Time Out São Paulo

O Clã: crítica do filme

Pablo Trapero acerta mais uma vez com um retrato aterrorizante de uma família envenenada com o ódio da ditadura militar argentina

Um dos melhores cineastas da América do Sul (se não o melhor!), o argentino Pablo Trapero volta a sua temática preferida – personagens que tentam se adaptar a uma realidade hostil a eles – com o vertiginoso O Clã (que lhe rendeu o prêmio de Melhor Diretor do Festival de Veneza 2015).
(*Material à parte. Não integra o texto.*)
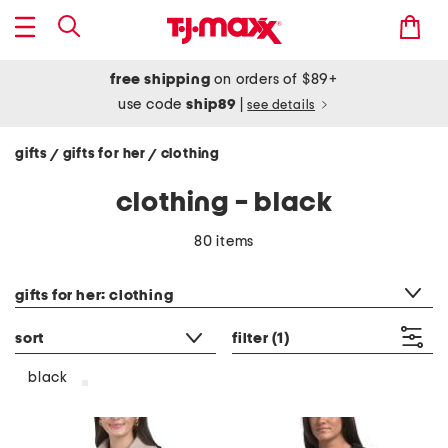
free shipping
on orders of $89+
use code
ship89
|
see details
gifts
gifts for her
clothing
/
/
clothing - black
80 items
category filter
gifts for her: clothing
sort
filter
(1)
black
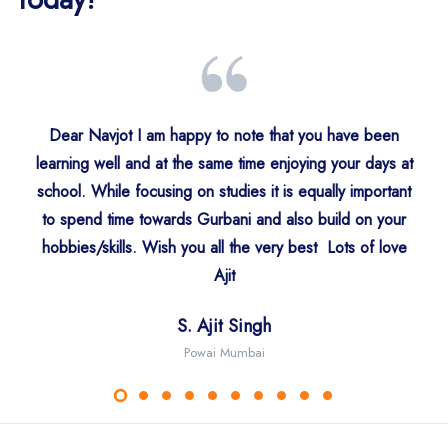
Dear Navjot I am happy to note that you have been
learning well and at the same time enjoying your days at
S. Surinder Singh
school. While focusing on studies it is equally important
Sdn. Arwinder Kaur
Mr. Nitish Bhasin
S. Amitoj Singh
USA
to spend time towards Gurbani and also build on your
Ahmeedabad
Gurgaon
Gurgaon
hobbies/skills. Wish you all the very best Lots of love
S. Jaswant Singh
Ajit
Mr. Virendra Singh Khurana
Trishna Singh Edinburgh UK
Dr. Rattanjyot Kaur
Middlesex UK
Ms. Ushkiran Kaur
S. Ajit Singh
Faridabad
Mumbai
Powai Mumbai
Australia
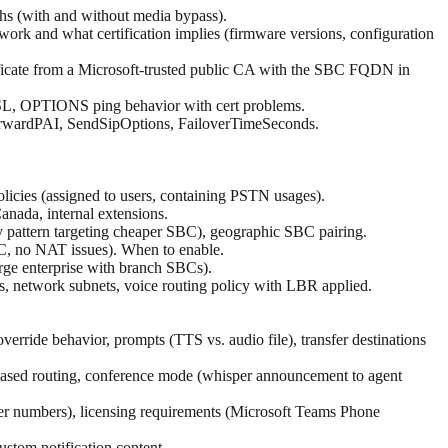
s (with and without media bypass).
rk and what certification implies (firmware versions, configuration
ificate from a Microsoft-trusted public CA with the SBC FQDN in
SSL, OPTIONS ping behavior with cert problems.
wardPAI, SendSipOptions, FailoverTimeSeconds.
licies (assigned to users, containing PSTN usages).
Canada, internal extensions.
ry pattern targeting cheaper SBC), geographic SBC pairing.
BC, no NAT issues). When to enable.
arge enterprise with branch SBCs).
s, network subnets, voice routing policy with LBR applied.
erride behavior, prompts (TTS vs. audio file), transfer destinations
ce-based routing, conference mode (whisper announcement to agent
ser numbers), licensing requirements (Microsoft Teams Phone
ustom notification content.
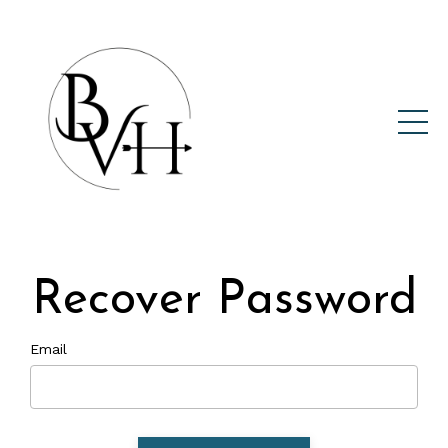
Recover Password
Email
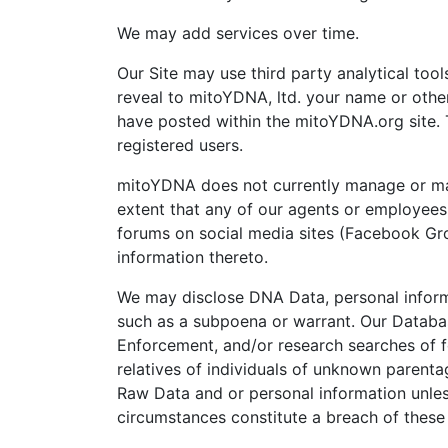
We may add services over time.
Our Site may use third party analytical too
reveal to mitoYDNA, ltd. your name or other
have posted within the mitoYDNA.org site. 
registered users.
mitoYDNA does not currently manage or main
extent that any of our agents or employees 
forums on social media sites (Facebook Grou
information thereto.
We may disclose DNA Data, personal informat
such as a subpoena or warrant. Our Database
Enforcement, and/or research searches of f
relatives of individuals of unknown parentag
Raw Data and or personal information unless 
circumstances constitute a breach of these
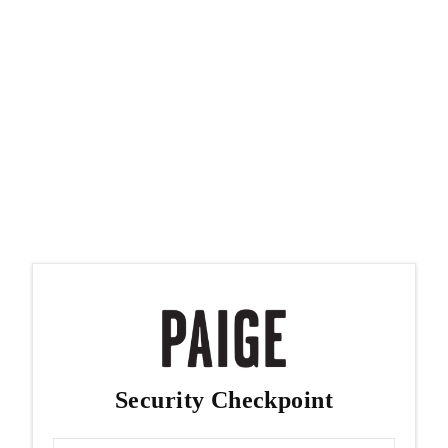
Security Checkpoint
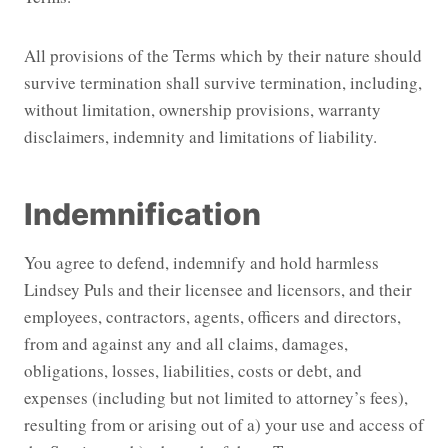
All provisions of the Terms which by their nature should
survive termination shall survive termination, including,
without limitation, ownership provisions, warranty
disclaimers, indemnity and limitations of liability.
Indemnification
You agree to defend, indemnify and hold harmless
Lindsey Puls and their licensee and licensors, and their
employees, contractors, agents, officers and directors,
from and against any and all claims, damages,
obligations, losses, liabilities, costs or debt, and
expenses (including but not limited to attorney’s fees),
resulting from or arising out of a) your use and access of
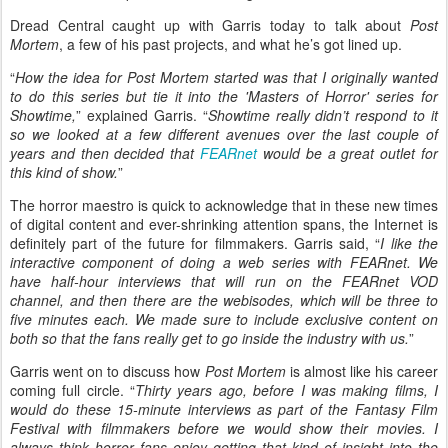
Dread Central caught up with Garris today to talk about
Post
Mortem
, a few of his past projects, and what he’s got lined up.
“
How the idea for Post Mortem started was that I originally wanted
to do this series but tie it into the 'Masters of Horror' series for
Showtime,
” explained Garris. “
Showtime really didn’t respond to it
so we looked at a few different avenues over the last couple of
years and then decided that
FEARnet
would be a great outlet for
this kind of show.
”
The horror maestro is quick to acknowledge that in these new times
of digital content and ever-shrinking attention spans, the Internet is
definitely part of the future for filmmakers. Garris said, “
I like the
interactive component of doing a web series with FEARnet. We
have half-hour interviews that will run on the FEARnet VOD
channel, and then there are the webisodes, which will be three to
five minutes each. We made sure to include exclusive content on
both so that the fans really get to go inside the industry with us.
”
Garris went on to discuss how
Post Mortem
is almost like his career
coming full circle. “
Thirty years ago, before I was making films, I
would do these 15-minute interviews as part of the Fantasy Film
Festival with filmmakers before we would show their movies. I
always think horror fans enjoy getting that kind of insight into the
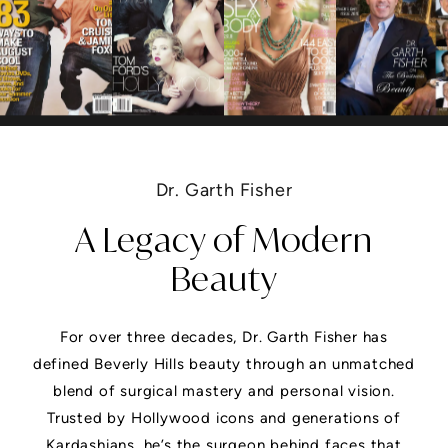
Dr. Garth Fisher
A Legacy of Modern
Beauty
For over three decades, Dr. Garth Fisher has
defined Beverly Hills beauty through an unmatched
blend of surgical mastery and personal vision.
Trusted by Hollywood icons and generations of
Kardashians, he’s the surgeon behind faces that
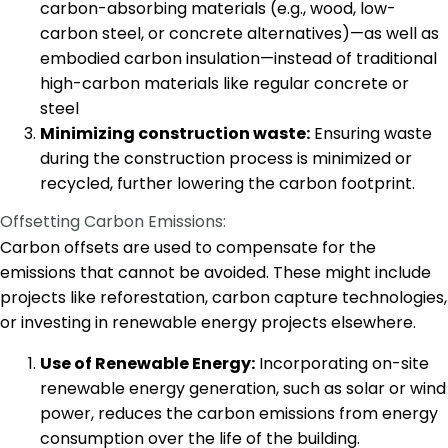
carbon-absorbing materials (e.g., wood, low-
carbon steel, or concrete alternatives)—as well as
embodied carbon insulation—instead of traditional
high-carbon materials like regular concrete or
steel
Minimizing construction waste:
Ensuring waste
during the construction process is minimized or
recycled, further lowering the carbon footprint.
Offsetting Carbon Emissions:
Carbon offsets are used to compensate for the
emissions that cannot be avoided. These might include
projects like reforestation, carbon capture technologies,
or investing in renewable energy projects elsewhere.
Use of Renewable Energy:
Incorporating on-site
renewable energy generation, such as solar or wind
power, reduces the carbon emissions from energy
consumption over the life of the building.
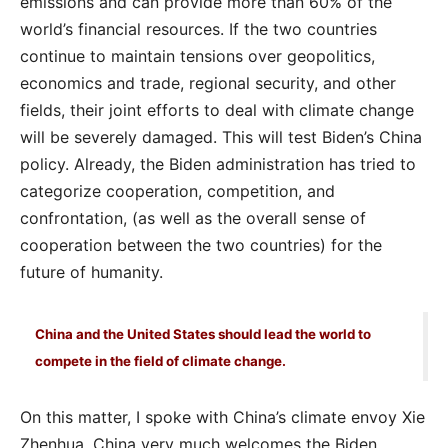
emissions and can provide more than 60% of the
world’s financial resources. If the two countries
continue to maintain tensions over geopolitics,
economics and trade, regional security, and other
fields, their joint efforts to deal with climate change
will be severely damaged. This will test Biden’s China
policy. Already, the Biden administration has tried to
categorize cooperation, competition, and
confrontation, (as well as the overall sense of
cooperation between the two countries) for the
future of humanity.
China and the United States should lead the world to
compete in the field of climate change.
On this matter, I spoke with China’s climate envoy Xie
Zhenhua. China very much welcomes the Biden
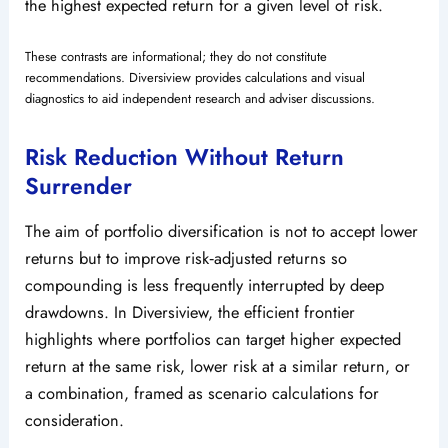
the highest expected return for a given level of risk.
These contrasts are informational; they do not constitute
recommendations. Diversiview provides calculations and visual
diagnostics to aid independent research and adviser discussions.
Risk Reduction Without Return
Surrender
The aim of portfolio diversification is not to accept lower
returns but to improve risk‑adjusted returns so
compounding is less frequently interrupted by deep
drawdowns. In Diversiview, the efficient frontier
highlights where portfolios can target higher expected
return at the same risk, lower risk at a similar return, or
a combination, framed as scenario calculations for
consideration.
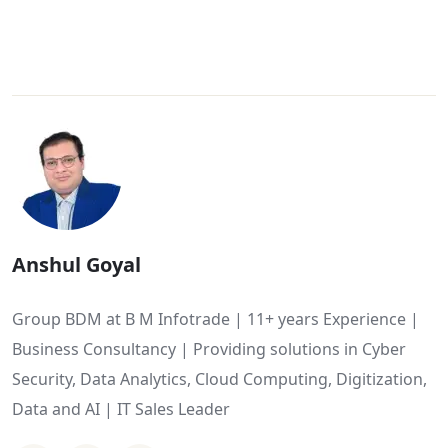
Anshul Goyal
Group BDM at B M Infotrade | 11+ years Experience |
Business Consultancy | Providing solutions in Cyber
Security, Data Analytics, Cloud Computing, Digitization,
Data and AI | IT Sales Leader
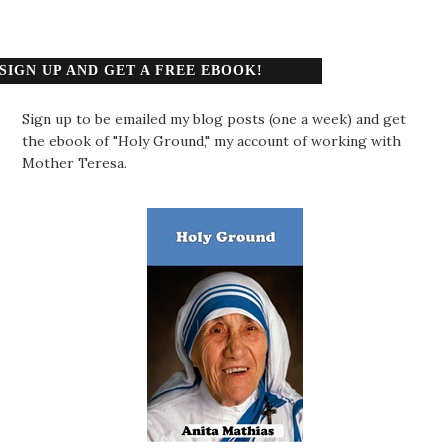
SIGN UP AND GET A FREE EBOOK!
Sign up to be emailed my blog posts (one a week) and get
the ebook of "Holy Ground," my account of working with
Mother Teresa.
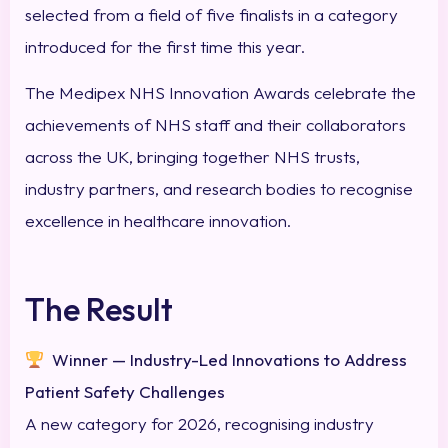
selected from a field of five finalists in a category
introduced for the first time this year.
The Medipex NHS Innovation Awards celebrate the
achievements of NHS staff and their collaborators
across the UK, bringing together NHS trusts,
industry partners, and research bodies to recognise
excellence in healthcare innovation.
The Result
Winner — Industry-Led Innovations to Address
Patient Safety Challenges
A new category for 2026, recognising industry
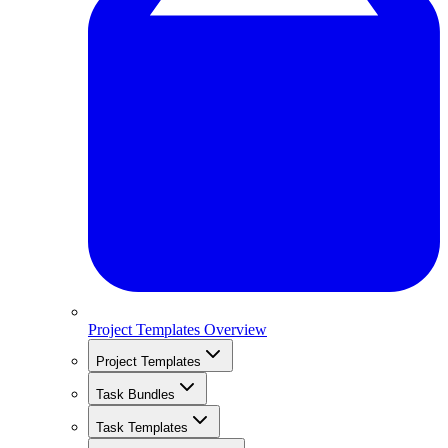
Project Templates Overview
Project Templates
Task Bundles
Task Templates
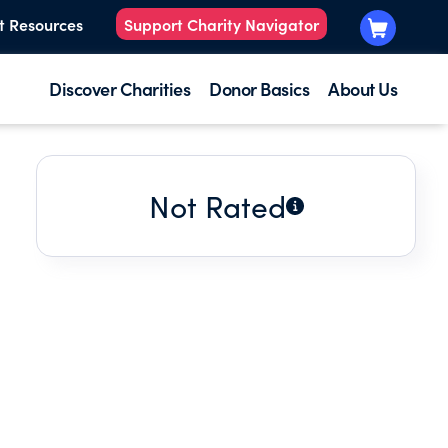
t Resources
Support Charity Navigator
Discover Charities
Donor Basics
About Us
Not Rated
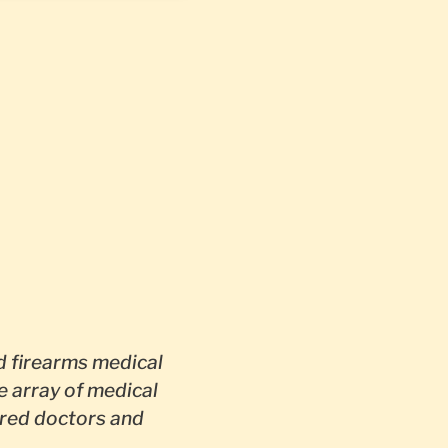
 firearms medical
e array of medical
red doctors and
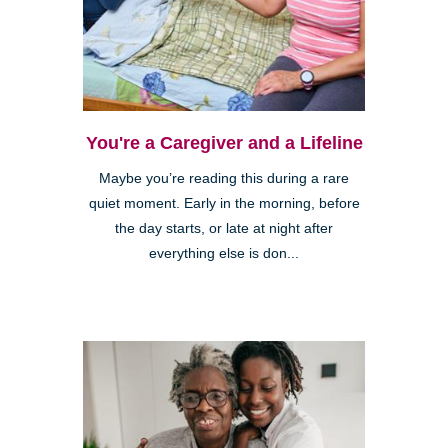
You're a Caregiver and a Lifeline
Maybe you’re reading this during a rare
quiet moment. Early in the morning, before
the day starts, or late at night after
everything else is don...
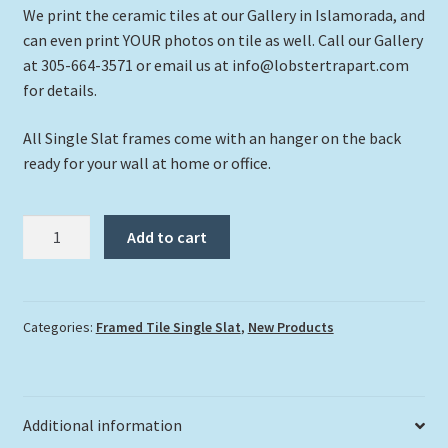
We print the ceramic tiles at our Gallery in Islamorada, and
can even print YOUR photos on tile as well. Call our Gallery
at 305-664-3571 or email us at info@lobstertrapart.com
for details.
All Single Slat frames come with an hanger on the back
ready for your wall at home or office.
"Flying
Add to cart
Over
Corals"
quantity
Categories:
Framed Tile Single Slat
,
New Products
Additional information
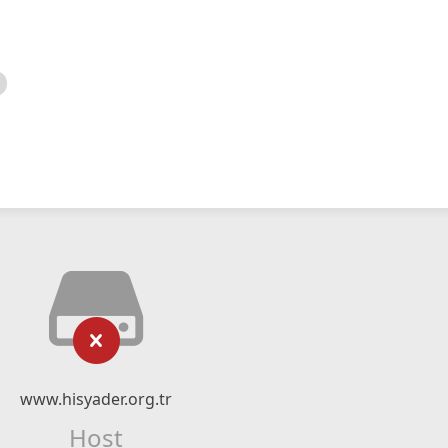
www.hisyader.org.tr
Host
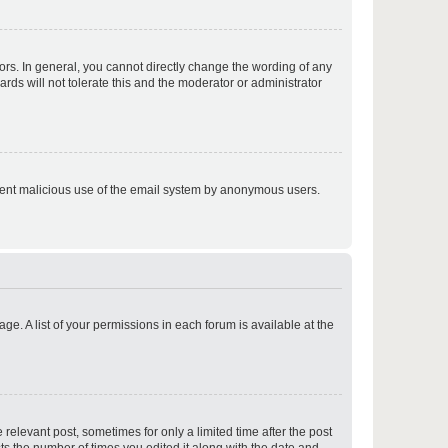
p
rs. In general, you cannot directly change the wording of any
rds will not tolerate this and the moderator or administrator
p
prevent malicious use of the email system by anonymous users.
p
ge. A list of your permissions in each forum is available at the
p
 relevant post, sometimes for only a limited time after the post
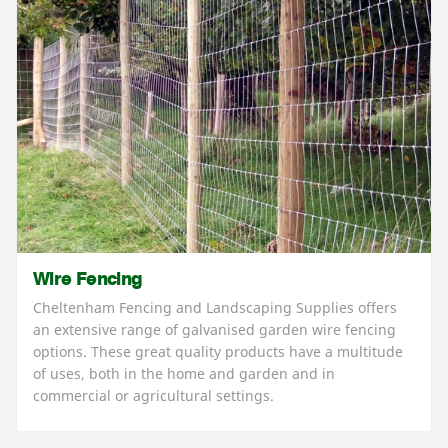
Wire Fencing
Cheltenham Fencing and Landscaping Supplies offers
an extensive range of galvanised garden wire fencing
options. These great quality products have a multitude
of uses, both in the home and garden and in
commercial or agricultural settings.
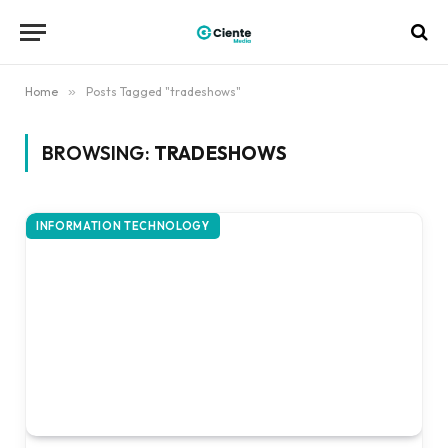
Home
»
Posts Tagged "tradeshows"
BROWSING:
TRADESHOWS
INFORMATION TECHNOLOGY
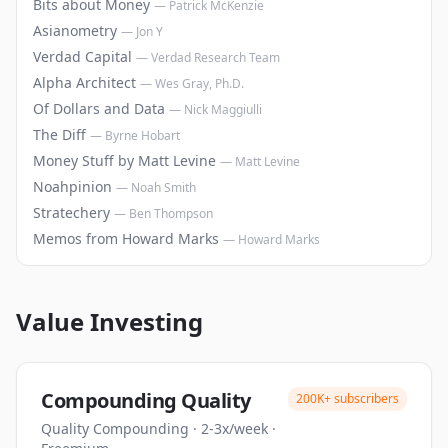
Bits about Money
—
Patrick McKenzie
Asianometry
—
Jon Y
Verdad Capital
—
Verdad Research Team
Alpha Architect
—
Wes Gray, Ph.D.
Of Dollars and Data
—
Nick Maggiulli
The Diff
—
Byrne Hobart
Money Stuff by Matt Levine
—
Matt Levine
Noahpinion
—
Noah Smith
Stratechery
—
Ben Thompson
Memos from Howard Marks
—
Howard Marks
Value Investing
Compounding Quality
200K+
subscribers
Quality Compounding
·
2-3x/week
·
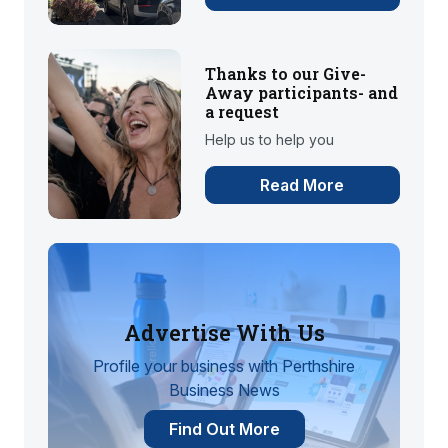
Thanks to our Give-
Away participants- and
a request
Help us to help you
Read More
Advertise With Us
Profile your business with Perthshire
Business News
Find Out More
Mesmo retratando a década de 1980 na Argentina, o filme vem bem a calhar no momento atual brasileiro, onde ainda há pessoas que clamam pelos tempos obscuros da ditadura militar.

Baseado em um caso real, O Clã conta a história os Puccio, família comandada por Arquímedes (o excelente Guillermo Francella), um civil que arquiteta e realiza sequestros para os militares ainda no poder. Mas aí chega a Guerra das Malvinas, que enfraquece a ditadura até que ela termina com a posse do presidente Raúl Alfonsín, em 1983. No entanto, Arquímedes não desiste de seu “ganha pão” e segue raptando e assassinando suas vítimas com a ajuda de seus familiares. Principalmente de seu filho Alejandro (Peter Lanzani), promissor jogador de rúgbi que mesmo muito jovem, chega à seleção argentina.

A conivência de sua mulher Epifanía (Lili Popovich) e filhos, que vivem uma ilusão de família feliz de propaganda de margarina enquanto há pessoas acorrentadas no banheiro ou no porão de casa é uma metáfora nada sutil a esses anos de chumbo – que apenas na Argentina vitimou 9 mil pessoas – e que cismam em rondar nossa sociedade até hoje. É só dar uma olhada em cartazes de recentes protestos aqui no Brasil, onde torturadores e assassinos são exaltados como heróis nacionais.

Assim como Zapa, de Do Outro Lado da Lei (2002), Santiago, de Nascido e Criado (2006), Julia, de Leonera (2008), ou Sosa, de Abutres (2010), o Alejandro de Peter Lanzani é um prisioneiro de suas contradições. Sua consciência pesa ao ajudar seu pai a sequestrar e matar até seus amigos, mas ele sempre cede à autoridade de Arquímedes. Aliás, quem se destaca em O Clã é mesmo Guillermo Francella. Mais conhecido em seu país como um ator cômico, ele está estupendo na pele de Arquímedes Puccio, um psicopata de olhos claros, frio e manipulador que é verdadeiramente aterrorizante.